From the records below, copy the lines that include "всички".

[Data items]

((

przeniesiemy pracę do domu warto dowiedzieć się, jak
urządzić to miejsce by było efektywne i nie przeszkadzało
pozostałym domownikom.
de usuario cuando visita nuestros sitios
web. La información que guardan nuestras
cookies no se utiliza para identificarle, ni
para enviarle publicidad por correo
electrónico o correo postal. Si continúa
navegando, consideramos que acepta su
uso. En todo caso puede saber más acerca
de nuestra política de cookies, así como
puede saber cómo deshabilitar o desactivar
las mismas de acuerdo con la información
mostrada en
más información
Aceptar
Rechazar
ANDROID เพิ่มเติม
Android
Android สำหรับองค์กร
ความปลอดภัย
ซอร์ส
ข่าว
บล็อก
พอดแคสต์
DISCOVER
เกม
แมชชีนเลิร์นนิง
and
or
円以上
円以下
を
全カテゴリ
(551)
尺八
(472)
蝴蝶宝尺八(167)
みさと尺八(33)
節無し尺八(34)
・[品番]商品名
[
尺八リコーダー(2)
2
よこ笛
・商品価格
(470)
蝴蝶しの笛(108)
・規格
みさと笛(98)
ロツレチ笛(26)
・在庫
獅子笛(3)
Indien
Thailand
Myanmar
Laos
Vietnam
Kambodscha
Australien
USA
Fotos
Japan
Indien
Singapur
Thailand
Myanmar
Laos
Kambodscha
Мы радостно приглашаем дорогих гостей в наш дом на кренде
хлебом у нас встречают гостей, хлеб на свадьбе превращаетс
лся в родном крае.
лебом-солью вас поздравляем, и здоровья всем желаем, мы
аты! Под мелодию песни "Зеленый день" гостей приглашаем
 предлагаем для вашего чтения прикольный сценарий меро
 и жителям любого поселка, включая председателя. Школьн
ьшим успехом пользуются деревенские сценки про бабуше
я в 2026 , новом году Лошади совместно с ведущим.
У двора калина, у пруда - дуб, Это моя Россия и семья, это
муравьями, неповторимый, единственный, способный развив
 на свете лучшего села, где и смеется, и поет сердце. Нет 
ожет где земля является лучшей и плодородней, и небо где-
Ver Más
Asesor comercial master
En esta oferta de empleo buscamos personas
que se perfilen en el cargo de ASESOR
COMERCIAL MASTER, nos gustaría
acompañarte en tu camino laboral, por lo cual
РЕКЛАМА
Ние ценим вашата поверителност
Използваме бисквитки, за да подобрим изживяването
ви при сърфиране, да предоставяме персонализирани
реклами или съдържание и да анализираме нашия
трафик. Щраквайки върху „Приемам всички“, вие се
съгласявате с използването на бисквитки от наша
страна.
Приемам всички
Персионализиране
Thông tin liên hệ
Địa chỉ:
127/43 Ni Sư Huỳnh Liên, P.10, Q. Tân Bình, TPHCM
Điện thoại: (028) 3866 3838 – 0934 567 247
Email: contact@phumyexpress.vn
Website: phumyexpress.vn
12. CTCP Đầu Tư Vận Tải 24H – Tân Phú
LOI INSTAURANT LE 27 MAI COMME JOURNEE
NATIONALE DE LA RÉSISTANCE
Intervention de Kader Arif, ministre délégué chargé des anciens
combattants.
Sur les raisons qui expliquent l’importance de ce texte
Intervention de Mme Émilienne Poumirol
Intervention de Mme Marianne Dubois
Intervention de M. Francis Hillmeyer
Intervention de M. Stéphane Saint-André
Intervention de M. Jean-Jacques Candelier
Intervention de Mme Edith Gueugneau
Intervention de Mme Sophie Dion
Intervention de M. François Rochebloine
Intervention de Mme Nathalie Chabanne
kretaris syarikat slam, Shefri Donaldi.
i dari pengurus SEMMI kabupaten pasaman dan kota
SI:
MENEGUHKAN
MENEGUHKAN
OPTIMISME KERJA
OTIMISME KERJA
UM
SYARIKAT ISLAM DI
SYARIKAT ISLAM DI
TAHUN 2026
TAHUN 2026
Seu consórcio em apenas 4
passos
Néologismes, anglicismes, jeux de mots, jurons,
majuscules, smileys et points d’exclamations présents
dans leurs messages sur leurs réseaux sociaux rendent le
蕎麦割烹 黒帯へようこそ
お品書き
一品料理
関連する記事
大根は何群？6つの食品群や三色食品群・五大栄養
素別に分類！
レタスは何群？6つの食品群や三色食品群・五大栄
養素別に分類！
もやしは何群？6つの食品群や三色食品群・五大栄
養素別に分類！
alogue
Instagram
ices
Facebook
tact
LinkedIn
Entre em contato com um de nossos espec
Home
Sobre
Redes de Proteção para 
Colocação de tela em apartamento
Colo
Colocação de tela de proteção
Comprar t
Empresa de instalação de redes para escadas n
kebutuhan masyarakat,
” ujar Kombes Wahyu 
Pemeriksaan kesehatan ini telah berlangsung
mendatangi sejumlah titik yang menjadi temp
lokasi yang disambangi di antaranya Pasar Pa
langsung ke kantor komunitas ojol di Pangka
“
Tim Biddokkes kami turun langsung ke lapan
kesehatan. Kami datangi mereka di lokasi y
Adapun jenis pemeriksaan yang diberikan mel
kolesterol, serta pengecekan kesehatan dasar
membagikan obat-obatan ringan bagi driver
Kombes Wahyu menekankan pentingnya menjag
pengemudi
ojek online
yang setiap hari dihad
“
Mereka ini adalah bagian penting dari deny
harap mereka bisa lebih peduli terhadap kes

))

§ Answer:
трафик. Щраквайки върху „Приемам всички“, вие се
Приемам всички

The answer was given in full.